US Secretary of State Russian Antony Blinken yesterday accused Russia of committing war crimes in its treatment of civilians in occupied territories. Blinken said the Russians have “interrogated, detained, and forcibly deported” between 900,000 and 1.6 million Ukrainian citizens, including 260,000 children, from their homes into Russian territory. Blinken described the deportations as “a grave breach of the Fourth Geneva Convention on the protection of civilians” and “a war crime.”
Russia admits that 1.5 million Ukrainians are now in Russia, but claims they were evacuated for their own safety.
The Spin Rack: The Justice Department has asked the House January 6th Committee for the evidence it has collected about the scheme by former President Donald Trump and his cronies to turn the 2020 election by appointing unelected slates of pro-Trump electors in battleground states won by Joe Biden. Jr. — Police in Montgomery County, Maryland say they will begin enforcing a state law against disturbing the peace after more than two months of protests outside the homes of Supreme Court justices. They can protest but they can’t make noise. — In a confrontation with states where abortion is or is about to become illegal, the Biden administration warned the nation’s 60,000 retail pharmacies that they risk violating federal civil rights law if they refuse to fill prescriptions for abortion-inducing pills.

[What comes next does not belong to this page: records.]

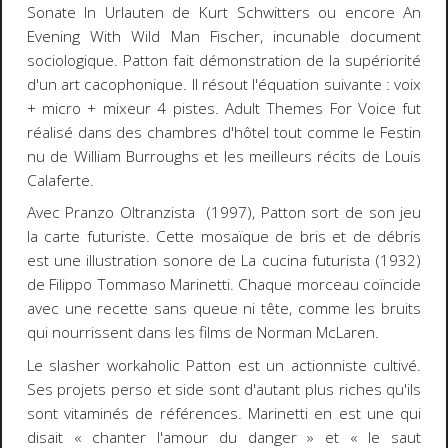
Sonate In Urlauten
de Kurt Schwitters ou encore
An
Evening With Wild Man Fischer,
incunable document
sociologique. Patton fait démonstration de la supériorité
d'un art cacophonique. Il résout l'équation suivante : voix
+ micro + mixeur 4 pistes.
Adult Themes For Voice
fut
réalisé dans des chambres d'hôtel tout comme le
Festin
nu
de William Burroughs et les meilleurs récits de Louis
Calaferte.
Avec
Pranzo Oltranzista
(1997), Patton sort de son jeu
la carte futuriste. Cette mosaïque de bris et de débris
est une illustration sonore de
La cucina futurista
(1932)
de Filippo Tommaso Marinetti. Chaque morceau coïncide
avec une recette sans queue ni tête, comme les bruits
qui nourrissent dans les films de Norman McLaren.
Le
slasher workaholic
Patton est un actionniste cultivé.
Ses projets perso et
side
sont d'autant plus riches qu'ils
sont vitaminés de références. Marinetti en est une qui
disait « chanter l'amour du danger » et « le saut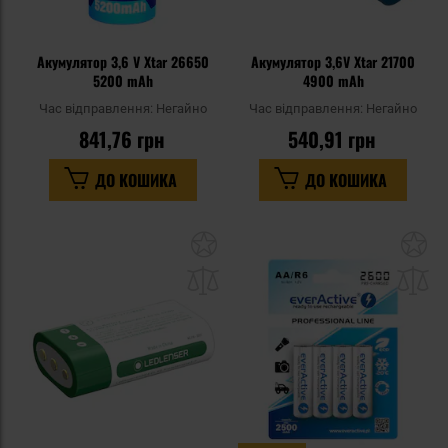
Акумулятор 3,6 V Xtar 26650
Акумулятор 3,6V Xtar 21700
5200 mAh
4900 mAh
Час відправлення:
Негайно
Час відправлення:
Негайно
841,76 грн
540,91 грн
ДО КОШИКА
ДО КОШИКА
Додати
До
до
д
списку
сп
уподобань
уп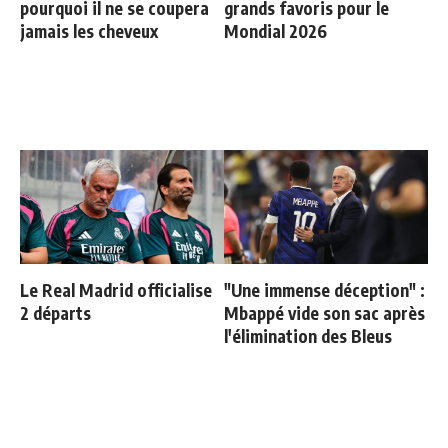
pourquoi il ne se coupera
grands favoris pour le
jamais les cheveux
Mondial 2026
Le Real Madrid officialise
"Une immense déception" :
2 départs
Mbappé vide son sac après
l'élimination des Bleus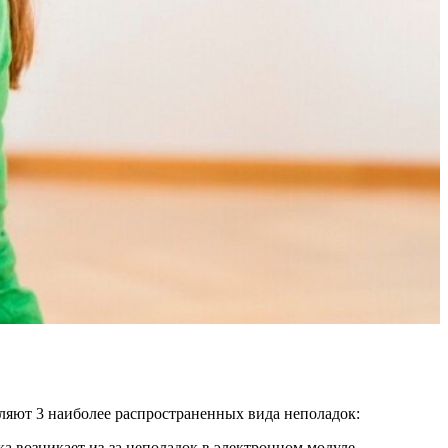
яют 3 наиболее распространенных вида неполадок:
ка возникает из-за неполадок в электронном модуле.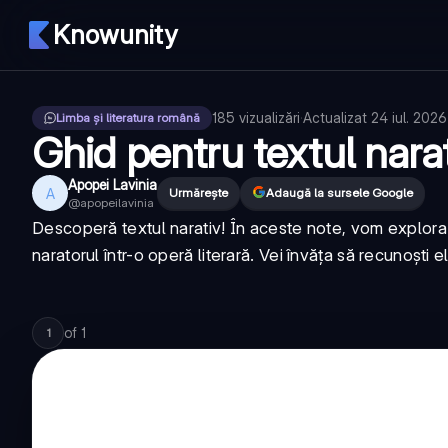
Knowunity
185
vizualizări
·
Actualizat
24 iul. 2026
Limba și literatura română
Ghid pentru textul narat
Apopei Lavinia
A
Urmărește
Adaugă la sursele Google
@
apopeilavinia
Descoperă textul narativ! În aceste note, vom explora 
naratorul într-o operă literară. Vei învăța să recunoști
of
1
1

You Can Tuna Piano — A federal judge has allowed a woman’s lawsuit against Subway can move forward, with its claim that the chain’s tuna sandwiches have little if any tuna fish in them. Nilima Amin’s lawsuit says a marine biologist who analyzed 20 samples of tuna from Subway outlets and found “no detectable tuna DNA sequences whatsoever” in 19 of the samples. But, Amin says, the samples did contain chicken and pork.